All of this manifested probably due to some form of unwanted stress. I was worried about plans for the next few days and was rushing around to make sure they were completed. I wasn’t exactly relaxed, and I certainly wasn’t thinking clearly. A few extra deep breaths over the course of the week or that day would have probably changed the entire course of events that happened that evening.

The subsequent effect was I dropped off the grid for like 6 days, which was actually quite refreshing. Although many friends & family had no idea where I was, since I had planned on going home for the weekend but never arrived, it was incredibly relaxing and allowed ample time for reading & reflecting.

I finished the last hundred or so pages of ‘The Odyssey of Homer’ that contained my dad’s notes from college, which was incredibly cool for me, just to see his handwriting, let alone read his thoughts from so long ago.

Over the course of the weekend, I read ‘The Isaiah Effect’ by Gregg Braden, a book about the connection between prayer and prophecy, and ‘Body Mind Mastery’ by Dan Millman, cover to cover, roughly 700 pages in 6 days or less.

As all of this happened, it felt what it must be like to snowboard big mountain powder with the force of avalanche propulsion, or surfing down the face of a tidal wave.
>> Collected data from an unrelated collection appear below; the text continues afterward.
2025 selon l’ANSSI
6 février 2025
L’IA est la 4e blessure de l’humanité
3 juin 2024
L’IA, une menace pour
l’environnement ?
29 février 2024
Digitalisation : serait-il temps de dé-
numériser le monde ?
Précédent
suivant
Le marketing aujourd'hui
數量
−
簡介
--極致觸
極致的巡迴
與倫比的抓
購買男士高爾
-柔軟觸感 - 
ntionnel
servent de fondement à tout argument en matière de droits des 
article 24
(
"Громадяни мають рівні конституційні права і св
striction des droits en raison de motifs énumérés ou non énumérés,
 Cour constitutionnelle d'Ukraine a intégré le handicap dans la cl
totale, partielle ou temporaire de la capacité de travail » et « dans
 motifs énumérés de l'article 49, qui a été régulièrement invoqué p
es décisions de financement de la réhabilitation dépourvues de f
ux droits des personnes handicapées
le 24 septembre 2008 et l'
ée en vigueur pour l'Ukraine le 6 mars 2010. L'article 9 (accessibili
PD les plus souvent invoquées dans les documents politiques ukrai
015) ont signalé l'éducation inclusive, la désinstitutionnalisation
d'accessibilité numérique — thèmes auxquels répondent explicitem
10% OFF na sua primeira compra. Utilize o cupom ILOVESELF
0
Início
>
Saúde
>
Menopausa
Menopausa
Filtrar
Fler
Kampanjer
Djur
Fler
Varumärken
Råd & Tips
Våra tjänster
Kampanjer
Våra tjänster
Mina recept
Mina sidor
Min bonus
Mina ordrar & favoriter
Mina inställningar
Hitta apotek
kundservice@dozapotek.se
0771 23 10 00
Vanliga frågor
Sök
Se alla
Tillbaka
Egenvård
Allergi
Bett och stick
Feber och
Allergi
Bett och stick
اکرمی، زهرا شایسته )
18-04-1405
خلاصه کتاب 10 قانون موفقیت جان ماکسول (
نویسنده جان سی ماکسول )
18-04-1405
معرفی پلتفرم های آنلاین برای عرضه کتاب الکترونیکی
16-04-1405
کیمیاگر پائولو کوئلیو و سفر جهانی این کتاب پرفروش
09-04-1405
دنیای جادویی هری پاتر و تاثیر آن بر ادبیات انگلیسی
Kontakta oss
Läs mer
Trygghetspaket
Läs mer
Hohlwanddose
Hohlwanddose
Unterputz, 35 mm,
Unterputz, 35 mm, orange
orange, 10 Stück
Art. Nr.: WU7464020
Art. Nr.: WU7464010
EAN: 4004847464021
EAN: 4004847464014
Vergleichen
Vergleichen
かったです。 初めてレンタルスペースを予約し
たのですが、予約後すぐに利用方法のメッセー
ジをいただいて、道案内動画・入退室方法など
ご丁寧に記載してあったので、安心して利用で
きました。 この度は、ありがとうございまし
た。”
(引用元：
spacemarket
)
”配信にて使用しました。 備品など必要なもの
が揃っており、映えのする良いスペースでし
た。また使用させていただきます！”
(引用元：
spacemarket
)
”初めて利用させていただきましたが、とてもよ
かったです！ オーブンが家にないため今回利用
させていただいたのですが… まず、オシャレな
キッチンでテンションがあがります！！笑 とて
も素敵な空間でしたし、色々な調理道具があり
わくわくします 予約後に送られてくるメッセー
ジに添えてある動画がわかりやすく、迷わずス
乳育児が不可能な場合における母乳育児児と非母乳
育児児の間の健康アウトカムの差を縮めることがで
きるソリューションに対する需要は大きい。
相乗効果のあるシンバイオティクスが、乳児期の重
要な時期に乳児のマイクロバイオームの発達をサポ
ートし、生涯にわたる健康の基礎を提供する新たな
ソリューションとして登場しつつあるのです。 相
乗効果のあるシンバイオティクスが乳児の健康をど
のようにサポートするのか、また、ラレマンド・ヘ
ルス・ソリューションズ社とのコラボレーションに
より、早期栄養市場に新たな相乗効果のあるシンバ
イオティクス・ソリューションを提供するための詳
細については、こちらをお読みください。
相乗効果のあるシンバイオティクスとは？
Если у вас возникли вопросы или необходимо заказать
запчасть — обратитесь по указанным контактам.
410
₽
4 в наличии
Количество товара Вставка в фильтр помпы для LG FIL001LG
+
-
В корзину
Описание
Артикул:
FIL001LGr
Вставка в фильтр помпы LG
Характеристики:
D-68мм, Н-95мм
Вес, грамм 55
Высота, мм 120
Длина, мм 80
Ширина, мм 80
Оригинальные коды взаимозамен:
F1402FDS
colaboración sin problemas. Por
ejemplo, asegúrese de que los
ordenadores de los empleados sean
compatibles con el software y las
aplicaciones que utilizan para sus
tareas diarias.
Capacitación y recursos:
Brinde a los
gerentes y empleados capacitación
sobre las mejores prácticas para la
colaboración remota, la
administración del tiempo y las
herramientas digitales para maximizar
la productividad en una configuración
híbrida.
A combination of incredibly awesome and mildly terrifying.

The reasoning for the emotions I was feeling was a combination of what I was absorbing from my situation as well as what I was reading, added with the events unfolding in the world around me.
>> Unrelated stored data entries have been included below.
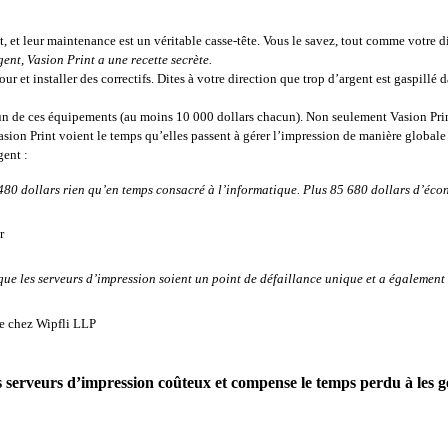
t, et leur maintenance est un véritable casse-tête. Vous le savez, tout comme votre d
gent, Vasion Print a une recette secrète
.
r et installer des correctifs. Dites à votre direction que trop d’argent est gaspillé 
n de ces équipements (au moins 10 000 dollars chacun). Non seulement Vasion Print 
Vasion Print voient le temps qu’elles passent à gérer l’impression de manière globa
gent 
:
80 dollars rien qu’en temps consacré à l’informatique. Plus 85 680 dollars d’écon
                                
 que les serveurs d’impression soient un point de défaillance unique et a également 
 Wipfli LLP                         
s serveurs d’impression coûteux et compense le temps perdu à les g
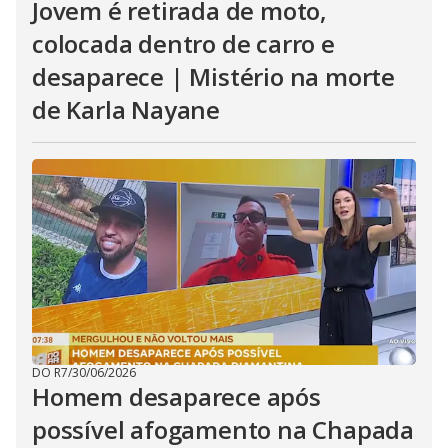
Jovem é retirada de moto,
colocada dentro de carro e
desaparece | Mistério na morte
de Karla Nayane
DO R7
/
30/06/2026
Homem desaparece após
possível afogamento na Chapada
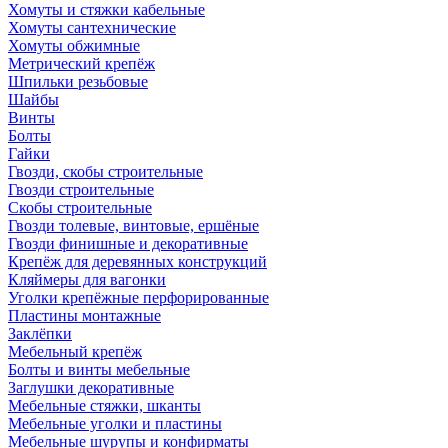
Хомуты и стяжки кабельные
Хомуты сантехнические
Хомуты обжимные
Метрический крепёж
Шпильки резьбовые
Шайбы
Винты
Болты
Гайки
Гвозди, скобы строительные
Гвозди строительные
Скобы строительные
Гвозди толевые, винтовые, ершёные
Гвозди финишные и декоративные
Крепёж для деревянных конструкций
Кляймеры для вагонки
Уголки крепёжные перфорированные
Пластины монтажные
Заклёпки
Мебельный крепёж
Болты и винты мебельные
Заглушки декоративные
Мебельные стяжки, шканты
Мебельные уголки и пластины
Мебельные шурупы и конфирматы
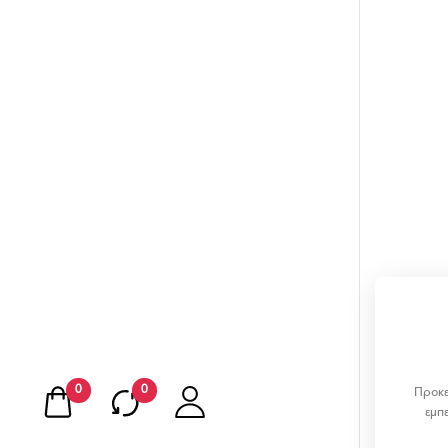
0
0
Προκε
εμπ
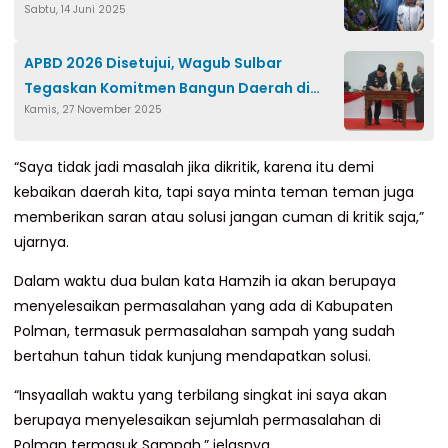
Sabtu, 14 Juni 2025
APBD 2026 Disetujui, Wagub Sulbar
Tegaskan Komitmen Bangun Daerah di
Kamis, 27 November 2025
Tengah Keterbatasan Fiskal
“Saya tidak jadi masalah jika dikritik, karena itu demi
kebaikan daerah kita, tapi saya minta teman teman juga
memberikan saran atau solusi jangan cuman di kritik saja,”
ujarnya.
Dalam waktu dua bulan kata Hamzih ia akan berupaya
menyelesaikan permasalahan yang ada di Kabupaten
Polman, termasuk permasalahan sampah yang sudah
bertahun tahun tidak kunjung mendapatkan solusi.
“Insyaallah waktu yang terbilang singkat ini saya akan
berupaya menyelesaikan sejumlah permasalahan di
Polman termasuk Sampah,” jelasnya.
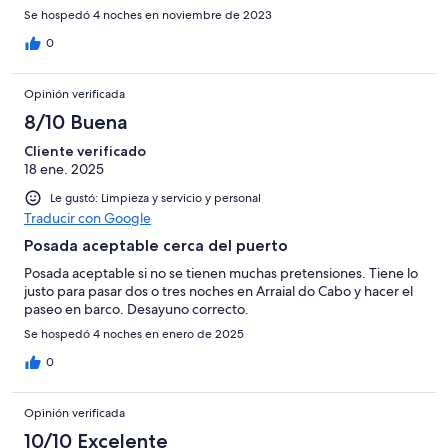
Se hospedó 4 noches en noviembre de 2023
0
Opinión verificada
8/10 Buena
Cliente verificado
18 ene. 2025
Le gustó: Limpieza y servicio y personal
Traducir con Google
Posada aceptable cerca del puerto
Posada aceptable si no se tienen muchas pretensiones. Tiene lo
justo para pasar dos o tres noches en Arraial do Cabo y hacer el
paseo en barco. Desayuno correcto.
Se hospedó 4 noches en enero de 2025
0
Opinión verificada
10/10 Excelente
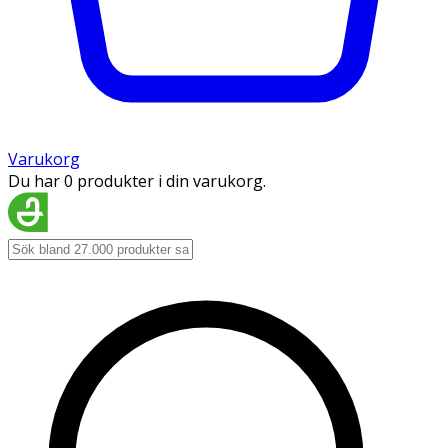
Varukorg
Du har 0 produkter i din varukorg.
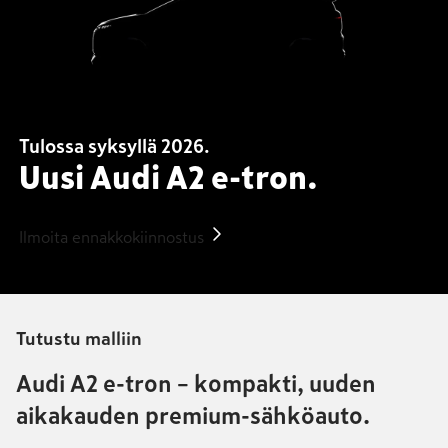
Tulossa syksyllä 2026.
Uusi Audi A2 e-tron.
Ilmoita ennakkokiinnostus
Tutustu malliin
Audi A2 e-tron – kom­pakti, uuden
aika­kauden premium-sähkö­auto.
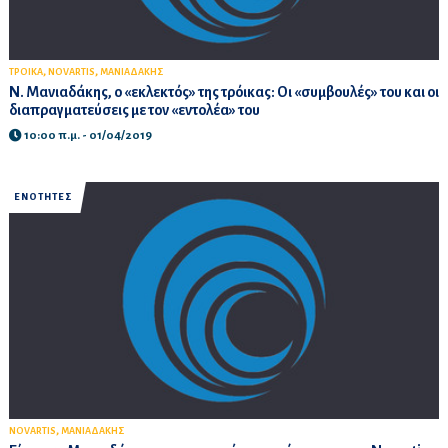
,
,
ΤΡΟΙΚΑ
NOVARTIS
ΜΑΝΙΑΔΑΚΗΣ
Ν. Μανιαδάκης, ο «εκλεκτός» της τρόικας: Οι «συμβουλές» του και οι
διαπραγματεύσεις με τον «εντολέα» του
10:00 π.μ. - 01/04/2019
ΕΝΟΤΗΤΕΣ
,
NOVARTIS
ΜΑΝΙΑΔΑΚΗΣ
Massive earthquake in Japan. The conflict escalating in Libya and the air strikes that would follow. All of the negative news that sends turbulence through the sails of peace.

It was eye opening.

As I walked down the street to get breakfast & coffee and reconnect with the world on Tuesday, I saw a front page headline inside a news stand.
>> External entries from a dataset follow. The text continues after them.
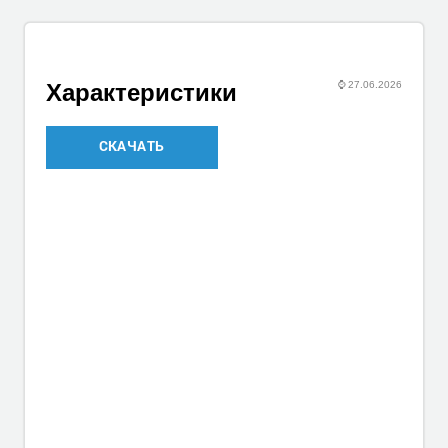
⌚
27.06.2026
Характеристики
СКАЧАТЬ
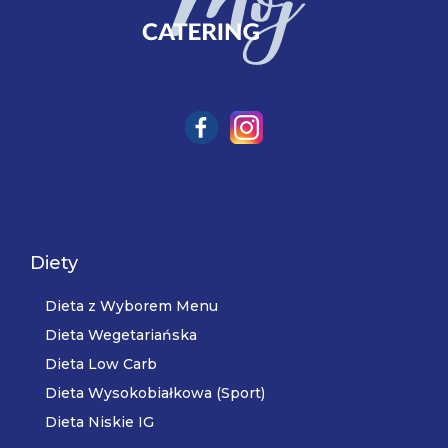
Diety
Dieta z Wyborem Menu
Dieta Wegetariańska
Dieta Low Carb
Dieta Wysokobiałkowa (Sport)
Dieta Niskie IG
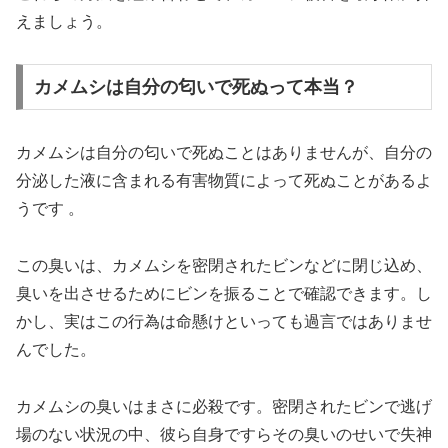
えましょう。
カメムシは自分の匂いで死ぬって本当？
カメムシは自分の匂いで死ぬことはありませんが、自分の
分泌した液に含まれる有害物質によって死ぬことがあるよ
うです 。
この臭いは、カメムシを密閉されたビンなどに閉じ込め、
臭いを出させるためにビンを振ることで確認できます。し
かし、実はこの行為は命懸けといっても過言ではありませ
んでした。
カメムシの臭いはまさに必殺です。密閉されたビンで逃げ
場のない状況の中、彼ら自身ですらその臭いのせいで失神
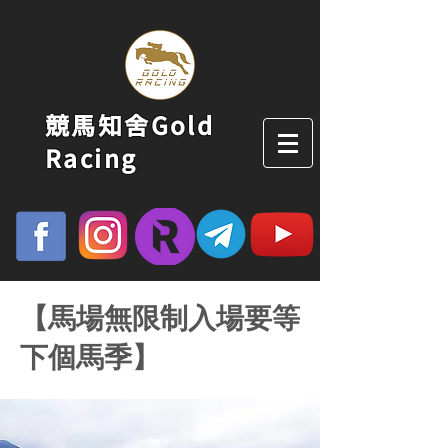
競馬知舍Gold
Racing
【馬場無限制入場要等
下個馬季】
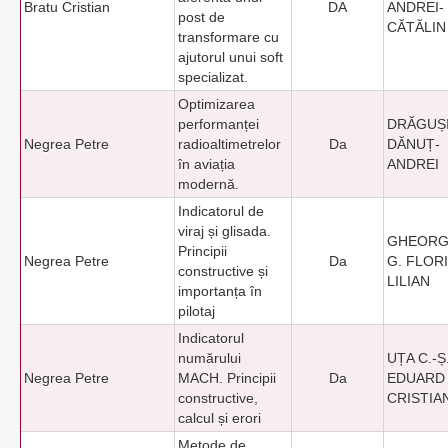
Bratu Cristian
DA
ANDREI-
post de
CĂTĂLIN
transformare cu
ajutorul unui soft
specializat.
Optimizarea
performanței
DRĂGUȘI
Negrea Petre
radioaltimetrelor
Da
DĂNUȚ-
în aviația
ANDREI
modernă.
Indicatorul de
viraj și glisada.
GHEORG
Principii
Negrea Petre
Da
G. FLORI
constructive și
LILIAN
importanța în
pilotaj
Indicatorul
numărului
UȚA C.-Ș
Negrea Petre
MACH. Principii
Da
EDUARD
constructive,
CRISTIA
calcul și erori
Metode de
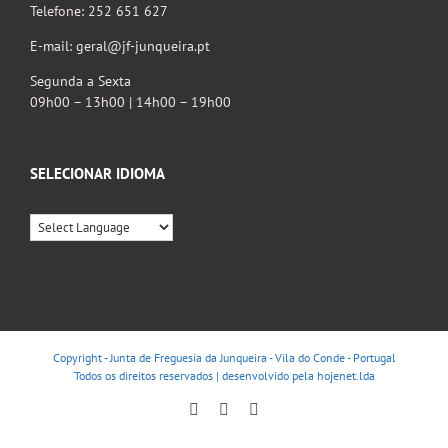
Telefone: 252 651 627
E-mail: geral@jf-junqueira.pt
Segunda a Sexta
09h00 – 13h00 | 14h00 – 19h00
SELECIONAR IDIOMA
Copyright - Junta de Freguesia da Junqueira - Vila do Conde - Portugal
Todos os direitos reservados | desenvolvido pela
hojenet.lda
Facebook
Instagram
YouTube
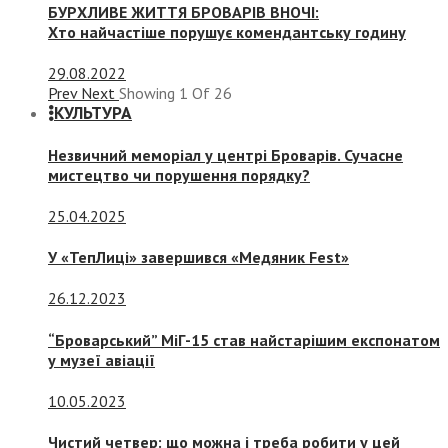
БУРХЛИВЕ ЖИТТЯ БРОВАРІВ ВНОЧІ:
Хто найчастіше порушує комендантську годину
29.08.2022
Prev
Next
Showing
1
Of
26
КУЛЬТУРА
Незвичний меморіал у центрі Броварів. Сучасне
мистецтво чи порушення порядку?
25.04.2025
У «ТепЛиці» завершився «Медяник Fest»
26.12.2023
“Броварський” МіГ-15 став найстарішим експонатом
у музеї авіації
10.05.2023
Чистий четвер: що можна і треба робити у цей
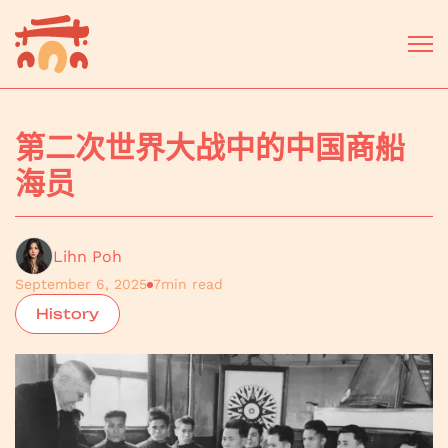
第二次世界大战中的中国商船
海员
Lihn Poh
September 6, 2025
7
min read
History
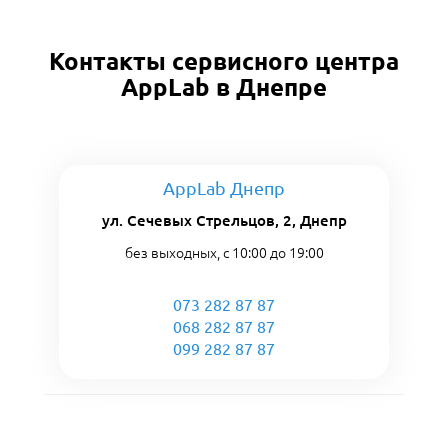
Контакты сервисного центра
AppLab в Днепре
AppLab Днепр
ул. Сечевых Стрельцов, 2, Днепр
без выходных, с 10:00 до 19:00
073 282 87 87
068 282 87 87
099 282 87 87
Death Toll Climbs, Nuclear Fear Rises

A headline from a story in the USA Today on Saturday read, “Hope dwindles one week after disasters“.

One thing is clear from all of this fallout; as a species, as a civilization, and as a planet, we are headed in the wrong direction.

Quantum theory suggests that every possible outcome for these seemingly catastrophic events already exist, and the way we think about them directly effects the result.

The one thing every  ancient civilization & modern religion have in common with each other is that they all advocate that we choose which creation we experience through our own thoughts, as we all have the collective power to channel the force of our smallest emotions into great manifestations.

Usually this is done through prayer, meditation, or visualization, which all overlap and depending on your definition are essentially the same thing.

The underlying message is peace. The consequence for taking an alternate path is destruction.

With this is mind, I suggest that we all take a look inward as whole, and reconsider the direction we are moving and the things we value. It’s becoming more clearly that if we don’t engineer a shift of consciousness and the way we think, we will all suffer the same tragic fate as my departed laptop charger.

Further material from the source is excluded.